*** Begin section ***
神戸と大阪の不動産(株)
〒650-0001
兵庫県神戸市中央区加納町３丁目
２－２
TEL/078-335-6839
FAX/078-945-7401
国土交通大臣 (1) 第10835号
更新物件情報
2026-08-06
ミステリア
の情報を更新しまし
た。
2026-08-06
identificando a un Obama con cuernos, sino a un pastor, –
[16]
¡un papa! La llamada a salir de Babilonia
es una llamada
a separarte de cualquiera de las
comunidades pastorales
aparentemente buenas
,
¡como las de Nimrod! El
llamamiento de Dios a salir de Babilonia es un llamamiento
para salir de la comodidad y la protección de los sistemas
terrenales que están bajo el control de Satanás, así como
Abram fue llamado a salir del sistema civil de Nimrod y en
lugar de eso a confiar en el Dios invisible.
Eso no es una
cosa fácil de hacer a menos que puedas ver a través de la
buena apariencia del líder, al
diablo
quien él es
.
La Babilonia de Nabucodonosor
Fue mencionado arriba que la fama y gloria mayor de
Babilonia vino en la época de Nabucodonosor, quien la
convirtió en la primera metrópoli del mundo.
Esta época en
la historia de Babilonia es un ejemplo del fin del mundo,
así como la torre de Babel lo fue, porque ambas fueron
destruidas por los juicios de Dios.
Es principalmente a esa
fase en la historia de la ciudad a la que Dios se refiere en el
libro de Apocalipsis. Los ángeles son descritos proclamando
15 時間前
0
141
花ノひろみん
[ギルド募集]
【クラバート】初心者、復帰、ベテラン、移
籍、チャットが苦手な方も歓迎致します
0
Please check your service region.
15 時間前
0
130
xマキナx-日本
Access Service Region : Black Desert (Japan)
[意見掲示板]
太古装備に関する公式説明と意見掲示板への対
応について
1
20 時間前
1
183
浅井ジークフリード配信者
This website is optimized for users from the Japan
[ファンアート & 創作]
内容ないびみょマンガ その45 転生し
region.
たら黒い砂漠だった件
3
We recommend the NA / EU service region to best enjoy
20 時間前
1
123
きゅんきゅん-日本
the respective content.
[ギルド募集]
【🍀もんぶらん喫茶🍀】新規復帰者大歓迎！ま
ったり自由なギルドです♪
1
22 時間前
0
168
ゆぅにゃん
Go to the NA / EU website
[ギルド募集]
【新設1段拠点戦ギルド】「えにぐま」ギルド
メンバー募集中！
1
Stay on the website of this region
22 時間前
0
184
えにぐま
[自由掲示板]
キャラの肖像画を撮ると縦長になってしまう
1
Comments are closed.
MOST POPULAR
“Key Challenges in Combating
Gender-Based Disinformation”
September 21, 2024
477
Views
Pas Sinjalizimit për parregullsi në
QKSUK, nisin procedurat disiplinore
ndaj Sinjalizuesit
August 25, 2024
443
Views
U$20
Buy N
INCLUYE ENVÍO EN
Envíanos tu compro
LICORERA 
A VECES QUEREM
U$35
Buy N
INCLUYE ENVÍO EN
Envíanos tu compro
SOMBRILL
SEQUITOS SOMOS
*** End section ***
*** Begin section ***
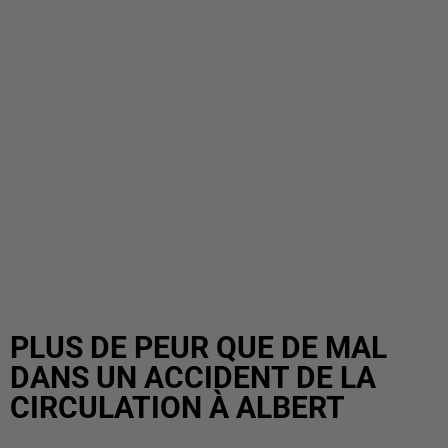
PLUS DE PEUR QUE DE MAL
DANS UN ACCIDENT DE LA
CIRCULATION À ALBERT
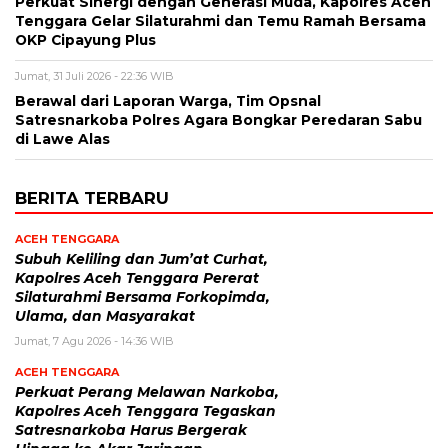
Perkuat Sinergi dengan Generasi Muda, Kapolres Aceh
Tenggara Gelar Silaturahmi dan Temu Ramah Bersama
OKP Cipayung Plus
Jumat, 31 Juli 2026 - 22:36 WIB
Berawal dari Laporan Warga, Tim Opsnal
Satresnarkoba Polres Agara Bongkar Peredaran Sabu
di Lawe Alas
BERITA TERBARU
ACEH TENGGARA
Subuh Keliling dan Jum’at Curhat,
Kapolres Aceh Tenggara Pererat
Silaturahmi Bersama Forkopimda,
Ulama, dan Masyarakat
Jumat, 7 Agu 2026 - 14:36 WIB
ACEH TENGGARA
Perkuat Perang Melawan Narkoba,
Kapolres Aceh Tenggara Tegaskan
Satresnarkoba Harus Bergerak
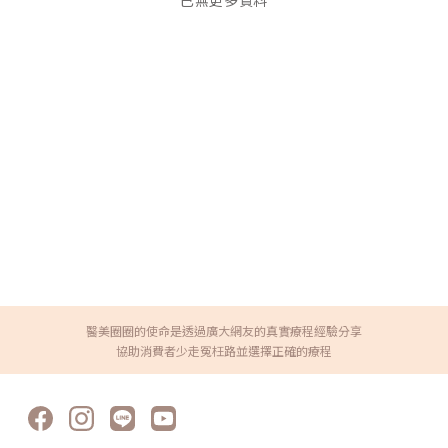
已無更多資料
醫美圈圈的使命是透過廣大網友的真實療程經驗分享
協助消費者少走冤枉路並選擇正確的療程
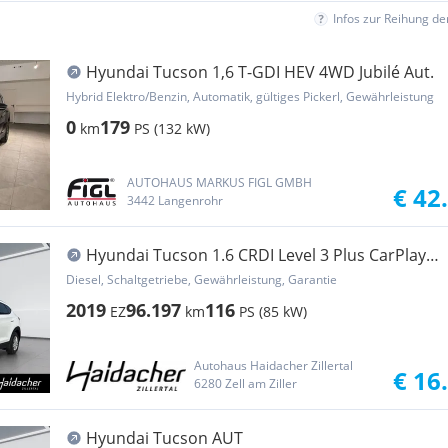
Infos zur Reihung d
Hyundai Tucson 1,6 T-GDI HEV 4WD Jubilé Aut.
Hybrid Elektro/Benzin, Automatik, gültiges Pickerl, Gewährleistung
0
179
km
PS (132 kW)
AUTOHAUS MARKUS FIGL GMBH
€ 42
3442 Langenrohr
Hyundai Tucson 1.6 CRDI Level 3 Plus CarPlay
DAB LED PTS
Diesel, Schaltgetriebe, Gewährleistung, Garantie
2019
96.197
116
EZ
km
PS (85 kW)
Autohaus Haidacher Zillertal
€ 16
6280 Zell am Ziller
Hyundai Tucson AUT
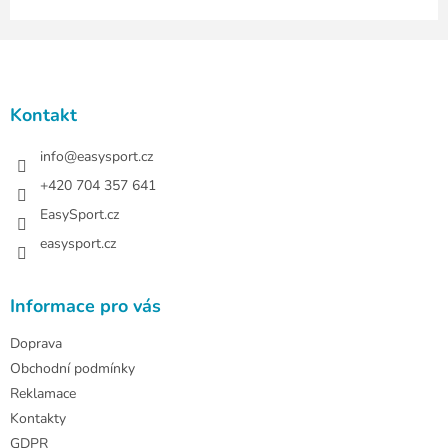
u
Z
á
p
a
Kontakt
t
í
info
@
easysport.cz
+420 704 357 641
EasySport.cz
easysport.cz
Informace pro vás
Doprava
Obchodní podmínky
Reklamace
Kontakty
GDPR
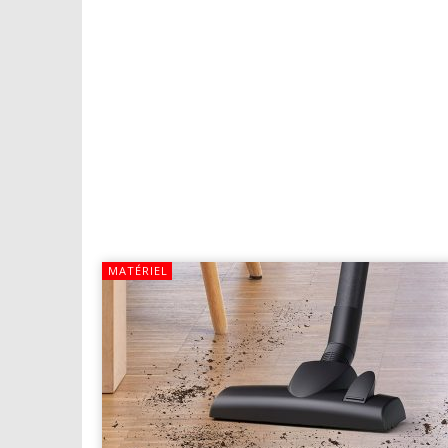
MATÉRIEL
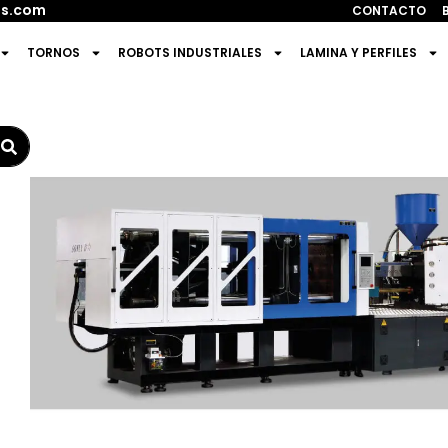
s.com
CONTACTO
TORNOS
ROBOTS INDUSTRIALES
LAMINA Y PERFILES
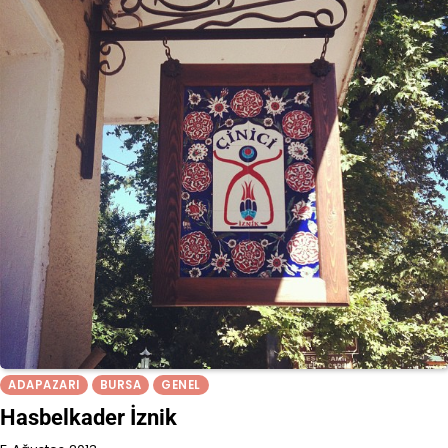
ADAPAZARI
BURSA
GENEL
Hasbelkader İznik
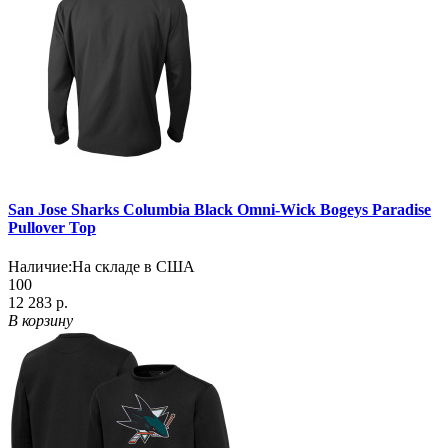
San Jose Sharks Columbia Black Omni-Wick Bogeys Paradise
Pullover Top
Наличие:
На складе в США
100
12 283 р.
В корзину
*** End section ***
*** Begin section ***
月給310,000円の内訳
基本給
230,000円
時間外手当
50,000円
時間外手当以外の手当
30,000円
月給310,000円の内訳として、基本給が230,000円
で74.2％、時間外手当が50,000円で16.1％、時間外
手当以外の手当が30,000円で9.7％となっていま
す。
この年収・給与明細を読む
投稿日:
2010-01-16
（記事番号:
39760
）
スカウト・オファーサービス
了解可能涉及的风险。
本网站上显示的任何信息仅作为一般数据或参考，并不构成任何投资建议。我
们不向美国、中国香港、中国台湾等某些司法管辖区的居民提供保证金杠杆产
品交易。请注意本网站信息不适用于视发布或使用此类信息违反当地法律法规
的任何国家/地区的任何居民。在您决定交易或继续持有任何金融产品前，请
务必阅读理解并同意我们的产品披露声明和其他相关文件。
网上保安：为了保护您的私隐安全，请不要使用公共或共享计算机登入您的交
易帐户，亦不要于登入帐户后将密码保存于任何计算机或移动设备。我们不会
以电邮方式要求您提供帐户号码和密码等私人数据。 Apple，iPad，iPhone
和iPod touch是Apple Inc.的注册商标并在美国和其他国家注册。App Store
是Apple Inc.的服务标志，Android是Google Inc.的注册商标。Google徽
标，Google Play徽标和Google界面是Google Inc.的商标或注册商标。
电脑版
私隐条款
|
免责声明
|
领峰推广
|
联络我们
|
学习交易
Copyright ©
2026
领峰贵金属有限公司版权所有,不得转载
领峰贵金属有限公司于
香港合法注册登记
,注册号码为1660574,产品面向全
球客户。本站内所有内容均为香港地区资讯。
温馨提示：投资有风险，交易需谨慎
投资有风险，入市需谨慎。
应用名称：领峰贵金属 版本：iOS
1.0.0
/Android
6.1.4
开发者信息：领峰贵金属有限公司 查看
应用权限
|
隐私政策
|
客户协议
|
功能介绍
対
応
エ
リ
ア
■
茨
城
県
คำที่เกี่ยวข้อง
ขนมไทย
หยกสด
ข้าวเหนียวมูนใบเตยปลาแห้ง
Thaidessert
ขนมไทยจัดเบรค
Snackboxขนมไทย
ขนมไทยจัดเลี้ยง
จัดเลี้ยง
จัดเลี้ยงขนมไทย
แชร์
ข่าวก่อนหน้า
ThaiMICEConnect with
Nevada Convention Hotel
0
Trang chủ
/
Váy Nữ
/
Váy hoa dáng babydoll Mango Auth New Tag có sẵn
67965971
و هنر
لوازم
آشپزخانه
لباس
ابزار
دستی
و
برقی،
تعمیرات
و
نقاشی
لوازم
*** End section ***
> **What to work on**:
For each line of the material that contains "Japan", return a copy.

> **Output for this exercise**:
Access Service Region : Black Desert (Japan)
This website is optimized for users from the Japan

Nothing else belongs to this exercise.